The male dog is big enough to hurt me--he appears to be a Rottweiler mutt--and I don't want to push this imagined superiority thing too far. It is just play acting really, me being the one that is superior. I kid no one, least of all myself. Even though I am the one doing all the moving I say, ok that's close enough, please step to the curb. He doesn't right off, but he does eventually. The puppies are outside the fence for the first time that I have seen. They are on the curb, all five of them. All five of their fat selves. The runt barks at me and the other four perform excited circular maneuvers and fall all over each other. Mrs. Rottweiler is standing in a sort of passive aggressive crouch that says--I am afraid for the welfare of my family, they grow up so fast you know....

I keep moving and cut diagonally through the gap in the blown down fence and walk behind the Rent Your Life Away establishment with the vinyl siding half blown off to expose its original turn of the century paint peeled wood, glancing to my left to see the cop on guard in the Rite Aid parking lot (who guards the portable trailer full of drugs, outside the gutted store). I keep moving through the wide gap between the two buildings, where the dumpster used to be, next to which would often be a thrown away rent a couch, occupied by free spirited downtrodden budget wine enthusiasts. Not today though, or 35 yesterdays. I approach the paper box and put two fingers in my jacket pocket and get two quarters, anticipating the day's headlines. And...turn dejected circles in New Orleans, Louisiana. I circle the box twice more, to rule out hallucination.

I walk back the way I came, without a folded newspaper under my arm, which for me has been seeming like my passport to let the drug watching security cops know that I am not sauntering with lack of purpose or ill intent near that trailer full of drugs. Back on Iberville, Mr. and Mrs. Rottweiler are nowhere to be seen, the puppies are alone. I stand on the opposite curb and take a picture, but I'm too far away I know, so I move into the street and one step closer at a time, take pictures, which, when later viewed, all came out blurry.

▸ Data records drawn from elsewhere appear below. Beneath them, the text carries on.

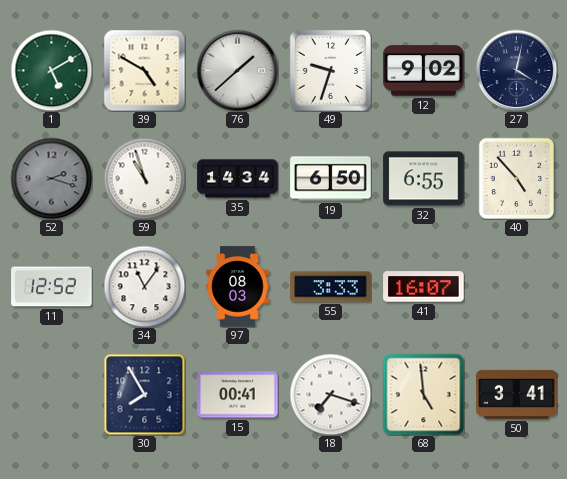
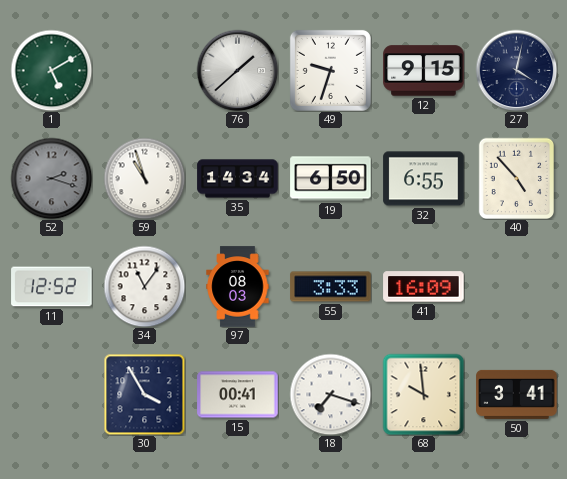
39: 4:50 -> none
12: 9:02 -> 9:15
41: 16:07 -> 16:09
30: 7:55 -> 3:55
68: 4:59 -> 9:59
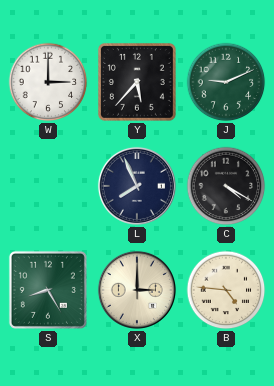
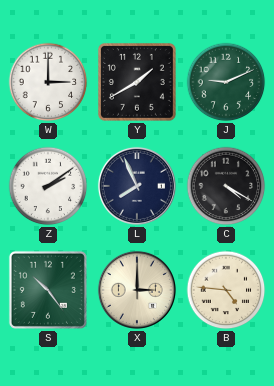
Y: 5:37 -> 1:40
Z: none -> 2:09
S: 8:25 -> 10:24
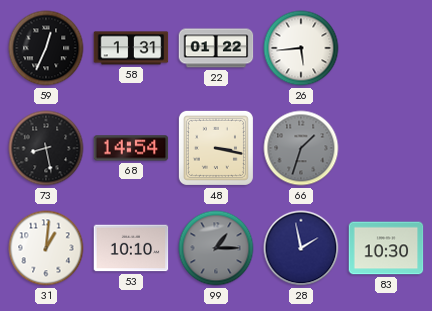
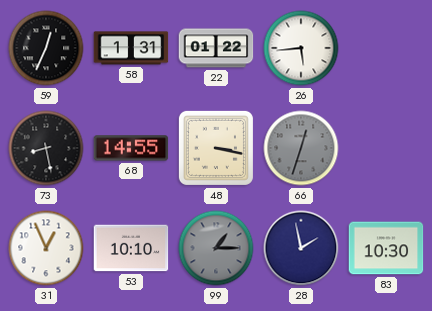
68: 14:54 -> 14:55
66: 1:33 -> 12:33
31: 1:01 -> 12:56
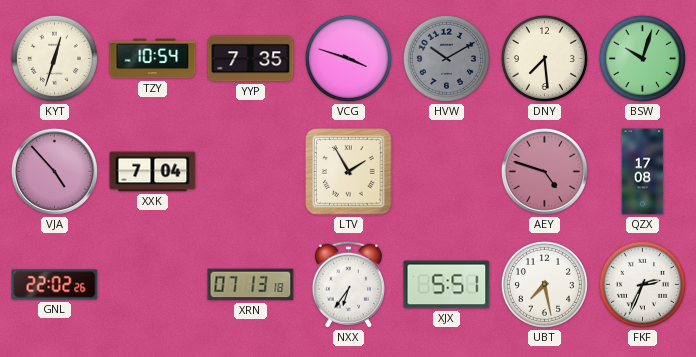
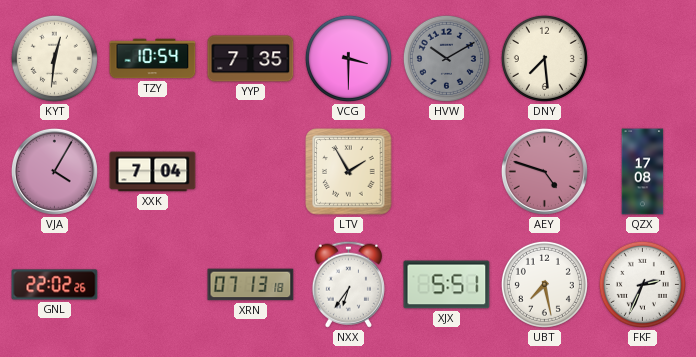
KYT: 12:33 -> 12:31
VCG: 3:48 -> 3:30
BSW: 10:03 -> none
VJA: 4:53 -> 4:05
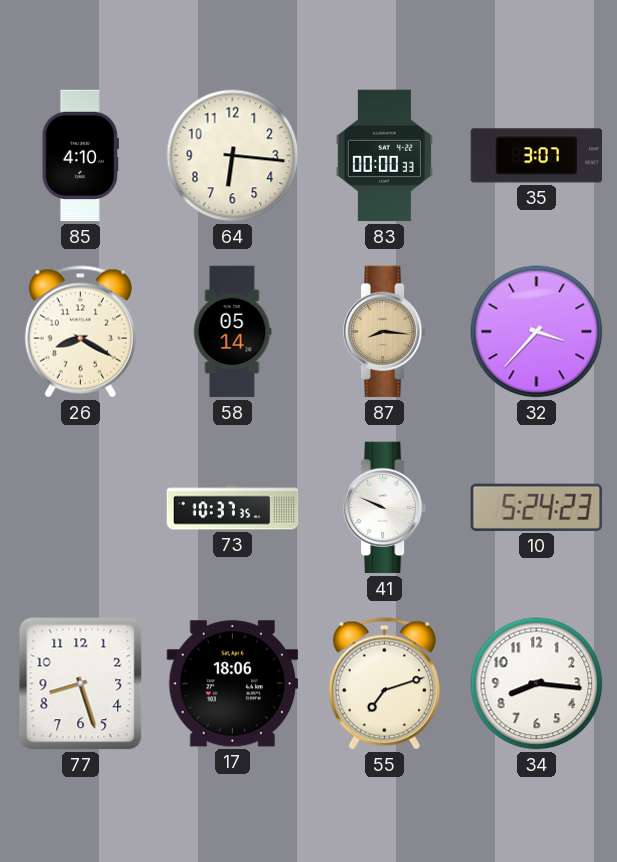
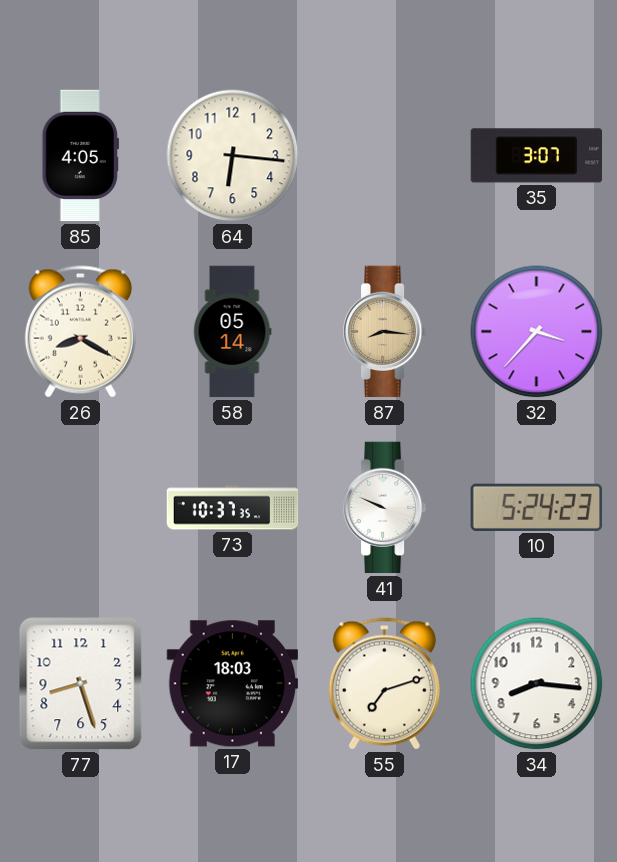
85: 4:10 -> 4:05
83: 00:00 -> none
17: 18:06 -> 18:03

I diagonally enter the newly mowed football-field-sized vacant Pentecostal lot and come up on my house from the rear. Mr. and Mrs. Rottweiler (she is not a Rottweiler by the way) are checking out the aluminum basting pans on my block and then they go in the wide open house of questionable repute, across the street from me. The house is still full of its moldy, flooded contents; the house sits four feet lower than mine, in a neighborhood that took four feet of flood water. Mrs. Rottweiler comes out and looks over at me sheepishly.

You don't have to look that way Mrs. Rottweiler, don't you get it? There's seven of you now, you are the new majority, you could rule this neighborhood, briefly known as Louisville.
- jimlouis 11-26-2005 6:21 pm [link] [add a comment]

Email From NOLA IIn
Houses left vacant here in New Orleans are being occupied by rodents.

Hurricane winds or those created by the many helicopters flying overhead post-K caused roof damage on the front part of M's house on Dumaine and a couple of rains thereafter caused part of her ceiling to fall down in the front room. An opportunist or two then came and tossed the place and the subsequent effect is that of an interior tornado.

The back shed got crunched by a tree and another tree rests on her roof and knocked down the back chimney stack. I've been over there cleaning up a bit and throwing debris into the street for the cleanup crews to pick up. There are three separate half billion dollar contracts for the cleanup and the estimated accumulated garbage so far disposed of now equals three years worth of normal garbage pickup. And believe what I'm telling you--that is the tip of the garbage iceberg here in New Orleans, and I don't know if 1.5 billion dollars is going to cover it or where it will all end up going. So that will be an ongoing aspect of this catastrophe, although, let me just awkwardly insert this, possibly competing with the crippled mail system, and non-functioning utilities for top spot on that list of things you never thought you would see disrupted for this long in a major city, in a first world country.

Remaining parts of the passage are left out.